Por otro lado, también influyen diversas enfermedades o bien eventos físicos, como cambios hormonales durante la pubertad, el inicio de la menstruación –que es diferente en cada mujer– el inicio de la vida sexual, el uso de anticonceptivos, el embarazo y alumbramiento, el posparto, la lactancia, el número de embarazos, el climaterio y la menopausia, junto con enfermedades como el hipotiroidismo, diabetes, etcétera, que serán siempre motivo para perder o ganar peso, por supuesto, acompañado de una mala educación nutricional y una vida sedentaria.
De esta manera, la mujer con sobrepeso u obesidad no sólo enfrentará todo lo descrito, sino que tendrá que desarrollar una cruenta lucha contra su entorno, que invariable e injustamente la tachará desde su niñez de fea, desagradable, descuidada, tragona, entre otros crueles adjetivos.

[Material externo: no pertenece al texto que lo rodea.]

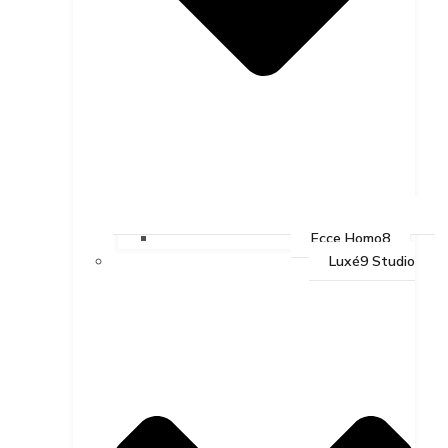
Ecce Homo8
Luxé9 Studio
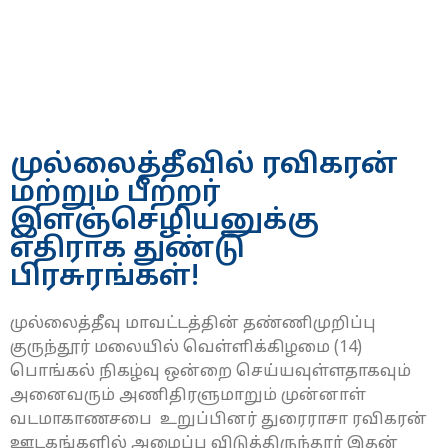
முல்லைத்தீவில் ரவிகரன்
மற்றும் பீற்றர்
இளஞ்செழியனுக்கு
எதிராக துண்டு
பிரசுரங்கள்!
முல்லைத்தீவு மாவட்டத்தின் தண்ணிமுறிப்பு
குருந்தூர் மலையில் வெள்ளிக்கிழமை (14)
பொங்கல் நிகழ்வு ஒன்றை செய்யவுள்ளதாகவும்
அனைவரும் அணிதிரளுமாறும் முன்னாள்
வடமாகாணசபை உறுப்பினர் துரைராசா ரவிகரன்
ஊடகங்களில் அழைப்பு விடுத்திருந்தார் இதன்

Esta situación provocará discriminación en diversas actividades que se han diseñado casi exclusivamente para mujeres delgadas, como los son: actrices, modelos, bailarinas, algunos deportes, espectáculos u oficios, que les serán automáticamente vetados, aunque hay que reconocer que, en los últimos años, algunos de ellos se han logrado revertir.
Además, la mujer con sobrepeso u obesidad no sólo se enfrentará a dicha marginación, tanto en el ambiente laboral como a nivel personal, provocando que la mayoría de ellas sean mujeres inseguras y con baja autoestima, dadas las burlas de que son objeto, provocando problemas mentales, que las pueden llevar a desarrollar depresión o desórdenes alimenticios como la anorexia y/o bulimia, por mencionar algunos.
Y peor aún para su maltrecha autoestima, también batallarán para conseguir pareja, porque los hombres, por lo general, tienen un erróneo concepto de belleza, buscando mujeres esbeltas, con medidas perfectas y pocos serán los afortunados que acepten mujeres obesas.
Pero, ¿quién diablos determinó que una mujer se mide por los kilos de su cuerpo? Ojalá así fuera, aunque, para ¡“pesar” su inteligencia, su valor y su fuerza! Así que, mujeres, jamás agachen la cabeza y nunca olviden que, “la belleza está, en los ojos de quien te mira”.